» Record extracts
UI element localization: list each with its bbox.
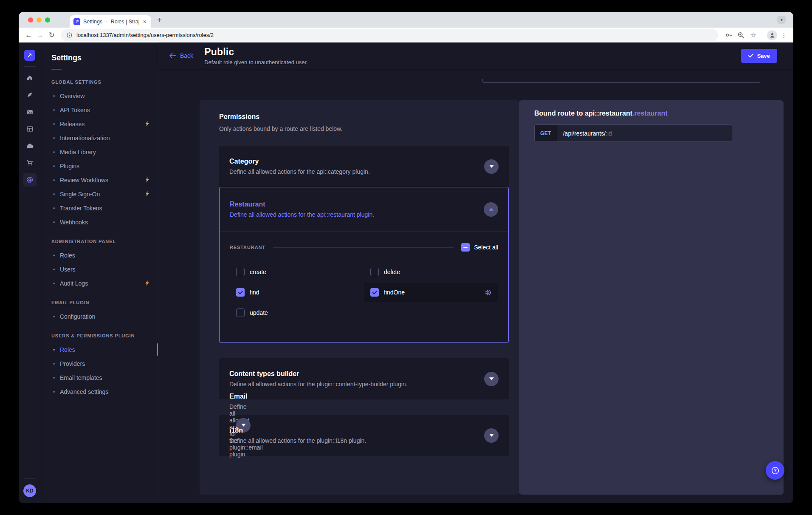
chevron-down-icon[interactable] — [484, 159, 499, 174]
permission-findone[interactable]: findOne — [364, 283, 498, 302]
bullet-icon — [53, 123, 55, 125]
select-all-checkbox[interactable] — [461, 243, 470, 252]
browser-profile-avatar[interactable] — [767, 30, 777, 40]
sidebar-item-internationalization[interactable]: Internationalization — [41, 131, 158, 145]
site-info-icon[interactable] — [66, 32, 73, 38]
permission-delete[interactable]: delete — [364, 263, 498, 281]
checkbox-find[interactable] — [236, 288, 245, 297]
checkbox-create[interactable] — [236, 268, 245, 276]
sidebar-item-transfer-tokens[interactable]: Transfer Tokens — [41, 201, 158, 215]
sidebar-item-webhooks[interactable]: Webhooks — [41, 215, 158, 229]
strapi-logo[interactable] — [24, 50, 35, 61]
accordion-category[interactable]: Category Define all allowed actions for … — [219, 146, 509, 187]
zoom-window-button[interactable] — [45, 17, 50, 23]
reload-button[interactable]: ↻ — [46, 31, 57, 39]
checkbox-findone[interactable] — [370, 288, 379, 297]
cloud-icon[interactable] — [19, 137, 41, 154]
sidebar-item-providers[interactable]: Providers — [41, 357, 158, 371]
sidebar-item-audit-logs[interactable]: Audit Logs — [41, 276, 158, 290]
sidebar-item-users[interactable]: Users — [41, 262, 158, 276]
media-library-icon[interactable] — [19, 103, 41, 120]
permissions-subtitle: Only actions bound by a route are listed… — [219, 125, 509, 132]
role-description-input-partial[interactable] — [482, 79, 760, 83]
active-indicator — [157, 343, 158, 356]
bound-route-panel: Bound route to api::restaurant.restauran… — [519, 100, 784, 495]
lightning-icon — [145, 177, 149, 183]
nav-section-label: EMAIL PLUGIN — [41, 290, 158, 309]
accordion-title: i18n — [229, 427, 477, 434]
sidebar-item-media-library[interactable]: Media Library — [41, 145, 158, 159]
accordion-content-types-builder[interactable]: Content types builder Define all allowed… — [219, 358, 509, 399]
sidebar-item-overview[interactable]: Overview — [41, 89, 158, 103]
sidebar-item-label: Configuration — [60, 313, 95, 320]
sidebar-item-email-configuration[interactable]: Configuration — [41, 309, 158, 323]
content-manager-icon[interactable] — [19, 86, 41, 103]
back-button[interactable]: ← — [23, 31, 34, 39]
checkbox-update[interactable] — [236, 308, 245, 317]
accordion-description: Define all allowed actions for the plugi… — [229, 381, 477, 388]
chevron-down-icon[interactable] — [484, 428, 499, 443]
sidebar-item-email-templates[interactable]: Email templates — [41, 371, 158, 385]
bound-route-title-plain: Bound route to api::restaurant — [534, 110, 632, 117]
tab-search-chevron-icon[interactable]: ▾ — [777, 16, 786, 24]
page-title: Public — [204, 46, 308, 58]
subnav-title: Settings — [41, 54, 158, 62]
browser-toolbar: ← → ↻ localhost:1337/admin/settings/user… — [19, 28, 793, 42]
sidebar-item-plugins[interactable]: Plugins — [41, 159, 158, 173]
close-window-button[interactable] — [28, 17, 33, 23]
back-link[interactable]: Back — [169, 52, 193, 59]
zoom-icon[interactable] — [735, 31, 747, 39]
bullet-icon — [53, 255, 55, 256]
new-tab-button[interactable]: + — [157, 16, 162, 24]
browser-tab[interactable]: Settings — Roles | Strapi × — [70, 15, 151, 28]
home-icon[interactable] — [19, 69, 41, 86]
permission-label: find — [250, 289, 259, 296]
back-arrow-icon — [169, 52, 176, 59]
browser-menu-icon[interactable]: ⋮ — [779, 31, 789, 39]
url-text: localhost:1337/admin/settings/users-perm… — [76, 32, 214, 38]
content-type-builder-icon[interactable] — [19, 120, 41, 137]
back-label: Back — [180, 52, 193, 59]
check-icon — [238, 291, 243, 294]
help-button[interactable]: ? — [766, 461, 784, 480]
sidebar-item-label: Audit Logs — [60, 280, 88, 287]
save-button[interactable]: Save — [741, 49, 777, 63]
chevron-up-icon[interactable] — [484, 202, 498, 217]
checkbox-delete[interactable] — [370, 268, 379, 276]
bullet-icon — [53, 283, 55, 284]
sidebar-item-releases[interactable]: Releases — [41, 117, 158, 131]
permission-settings-gear-icon[interactable] — [485, 289, 492, 296]
forward-button[interactable]: → — [34, 31, 46, 39]
marketplace-cart-icon[interactable] — [19, 154, 41, 171]
bookmark-star-icon[interactable]: ☆ — [747, 31, 759, 39]
title-block: Public Default role given to unauthentic… — [204, 46, 308, 65]
settings-gear-icon[interactable] — [23, 173, 37, 187]
permission-find[interactable]: find — [230, 283, 364, 302]
minimize-window-button[interactable] — [37, 17, 42, 23]
sidebar-item-admin-roles[interactable]: Roles — [41, 248, 158, 262]
permission-create[interactable]: create — [230, 263, 364, 281]
password-key-icon[interactable] — [722, 31, 735, 39]
sidebar-item-label: Releases — [60, 121, 85, 127]
user-avatar[interactable]: KD — [23, 484, 36, 497]
bullet-icon — [53, 391, 55, 393]
sidebar-item-api-tokens[interactable]: API Tokens — [41, 103, 158, 117]
restaurant-permissions-body: RESTAURANT Select all — [220, 231, 508, 342]
close-tab-icon[interactable]: × — [142, 18, 148, 25]
permission-update[interactable]: update — [230, 303, 364, 322]
sidebar-item-advanced-settings[interactable]: Advanced settings — [41, 385, 158, 399]
select-all-row: RESTAURANT Select all — [230, 243, 498, 252]
accordion-email[interactable]: Email Define all allowed actions for the… — [219, 405, 224, 410]
accordion-restaurant[interactable]: Restaurant Define all allowed actions fo… — [219, 187, 509, 343]
route-path: /api/restaurants/:id — [557, 125, 618, 141]
strapi-favicon-icon — [73, 18, 80, 25]
bullet-icon — [53, 95, 55, 97]
sidebar-item-up-roles[interactable]: Roles — [41, 342, 158, 357]
sidebar-item-review-workflows[interactable]: Review Workflows — [41, 173, 158, 187]
address-bar[interactable]: localhost:1337/admin/settings/users-perm… — [61, 29, 718, 41]
bullet-icon — [53, 179, 55, 181]
sidebar-item-label: Roles — [60, 252, 75, 259]
sidebar-item-single-sign-on[interactable]: Single Sign-On — [41, 187, 158, 201]
bullet-icon — [53, 363, 55, 365]
chevron-down-icon[interactable] — [484, 372, 499, 386]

» Problem details
Any picture in the data is to be skipped, while each line is returned exactly as written.

» Output
UI element localization: list each with its bbox.
chevron-down-icon[interactable] — [484, 159, 499, 174]
permission-findone[interactable]: findOne — [364, 283, 498, 302]
bullet-icon — [53, 123, 55, 125]
select-all-checkbox[interactable] — [461, 243, 470, 252]
browser-profile-avatar[interactable] — [767, 30, 777, 40]
sidebar-item-internationalization[interactable]: Internationalization — [41, 131, 158, 145]
site-info-icon[interactable] — [66, 32, 73, 38]
permission-delete[interactable]: delete — [364, 263, 498, 281]
checkbox-find[interactable] — [236, 288, 245, 297]
checkbox-create[interactable] — [236, 268, 245, 276]
sidebar-item-transfer-tokens[interactable]: Transfer Tokens — [41, 201, 158, 215]
sidebar-item-webhooks[interactable]: Webhooks — [41, 215, 158, 229]
strapi-logo[interactable] — [24, 50, 35, 61]
accordion-category[interactable]: Category Define all allowed actions for … — [219, 146, 509, 187]
zoom-window-button[interactable] — [45, 17, 50, 23]
reload-button[interactable]: ↻ — [46, 31, 57, 39]
checkbox-findone[interactable] — [370, 288, 379, 297]
cloud-icon[interactable] — [19, 137, 41, 154]
sidebar-item-providers[interactable]: Providers — [41, 357, 158, 371]
sidebar-item-audit-logs[interactable]: Audit Logs — [41, 276, 158, 290]
sidebar-item-users[interactable]: Users — [41, 262, 158, 276]
media-library-icon[interactable] — [19, 103, 41, 120]
permissions-subtitle: Only actions bound by a route are listed… — [219, 125, 509, 132]
role-description-input-partial[interactable] — [482, 79, 760, 83]
active-indicator — [157, 343, 158, 356]
bound-route-panel: Bound route to api::restaurant.restauran… — [519, 100, 784, 495]
lightning-icon — [145, 177, 149, 183]
nav-section-label: EMAIL PLUGIN — [41, 290, 158, 309]
accordion-title: i18n — [229, 427, 477, 434]
sidebar-item-media-library[interactable]: Media Library — [41, 145, 158, 159]
accordion-content-types-builder[interactable]: Content types builder Define all allowed… — [219, 358, 509, 399]
sidebar-item-overview[interactable]: Overview — [41, 89, 158, 103]
sidebar-item-label: Configuration — [60, 313, 95, 320]
sidebar-item-email-configuration[interactable]: Configuration — [41, 309, 158, 323]
content-manager-icon[interactable] — [19, 86, 41, 103]
back-button[interactable]: ← — [23, 31, 34, 39]
checkbox-update[interactable] — [236, 308, 245, 317]
accordion-description: Define all allowed actions for the plugi… — [229, 381, 477, 388]
chevron-down-icon[interactable] — [484, 428, 499, 443]
sidebar-item-email-templates[interactable]: Email templates — [41, 371, 158, 385]
bound-route-title-plain: Bound route to api::restaurant — [534, 110, 632, 117]
tab-search-chevron-icon[interactable]: ▾ — [777, 16, 786, 24]
page-title: Public — [204, 46, 308, 58]
subnav-title: Settings — [41, 54, 158, 62]
browser-toolbar: ← → ↻ localhost:1337/admin/settings/user… — [19, 28, 793, 42]
sidebar-item-plugins[interactable]: Plugins — [41, 159, 158, 173]
close-window-button[interactable] — [28, 17, 33, 23]
back-link[interactable]: Back — [169, 52, 193, 59]
zoom-icon[interactable] — [735, 31, 747, 39]
bullet-icon — [53, 255, 55, 256]
new-tab-button[interactable]: + — [157, 16, 162, 24]
browser-tab[interactable]: Settings — Roles | Strapi × — [70, 15, 151, 28]
home-icon[interactable] — [19, 69, 41, 86]
permission-label: find — [250, 289, 259, 296]
back-arrow-icon — [169, 52, 176, 59]
browser-menu-icon[interactable]: ⋮ — [779, 31, 789, 39]
url-text: localhost:1337/admin/settings/users-perm… — [76, 32, 214, 38]
content-type-builder-icon[interactable] — [19, 120, 41, 137]
back-label: Back — [180, 52, 193, 59]
check-icon — [238, 291, 243, 294]
help-button[interactable]: ? — [766, 461, 784, 480]
sidebar-item-label: Audit Logs — [60, 280, 88, 287]
save-button[interactable]: Save — [741, 49, 777, 63]
chevron-up-icon[interactable] — [484, 202, 498, 217]
checkbox-delete[interactable] — [370, 268, 379, 276]
bullet-icon — [53, 283, 55, 284]
sidebar-item-releases[interactable]: Releases — [41, 117, 158, 131]
permission-settings-gear-icon[interactable] — [485, 289, 492, 296]
forward-button[interactable]: → — [34, 31, 46, 39]
marketplace-cart-icon[interactable] — [19, 154, 41, 171]
bookmark-star-icon[interactable]: ☆ — [747, 31, 759, 39]
title-block: Public Default role given to unauthentic… — [204, 46, 308, 65]
settings-gear-icon[interactable] — [23, 173, 37, 187]
permission-find[interactable]: find — [230, 283, 364, 302]
minimize-window-button[interactable] — [37, 17, 42, 23]
sidebar-item-admin-roles[interactable]: Roles — [41, 248, 158, 262]
permission-create[interactable]: create — [230, 263, 364, 281]
password-key-icon[interactable] — [722, 31, 735, 39]
sidebar-item-label: Releases — [60, 121, 85, 127]
user-avatar[interactable]: KD — [23, 484, 36, 497]
bullet-icon — [53, 391, 55, 393]
sidebar-item-api-tokens[interactable]: API Tokens — [41, 103, 158, 117]
restaurant-permissions-body: RESTAURANT Select all — [220, 231, 508, 342]
close-tab-icon[interactable]: × — [142, 18, 148, 25]
permission-update[interactable]: update — [230, 303, 364, 322]
sidebar-item-advanced-settings[interactable]: Advanced settings — [41, 385, 158, 399]
select-all-row: RESTAURANT Select all — [230, 243, 498, 252]
accordion-email[interactable]: Email Define all allowed actions for the… — [219, 405, 224, 410]
accordion-restaurant[interactable]: Restaurant Define all allowed actions fo… — [219, 187, 509, 343]
route-path: /api/restaurants/:id — [557, 125, 618, 141]
strapi-favicon-icon — [73, 18, 80, 25]
bullet-icon — [53, 95, 55, 97]
sidebar-item-up-roles[interactable]: Roles — [41, 342, 158, 357]
sidebar-item-review-workflows[interactable]: Review Workflows — [41, 173, 158, 187]
address-bar[interactable]: localhost:1337/admin/settings/users-perm… — [61, 29, 718, 41]
bullet-icon — [53, 179, 55, 181]
sidebar-item-label: Roles — [60, 252, 75, 259]
sidebar-item-single-sign-on[interactable]: Single Sign-On — [41, 187, 158, 201]
bullet-icon — [53, 363, 55, 365]
chevron-down-icon[interactable] — [484, 372, 499, 386]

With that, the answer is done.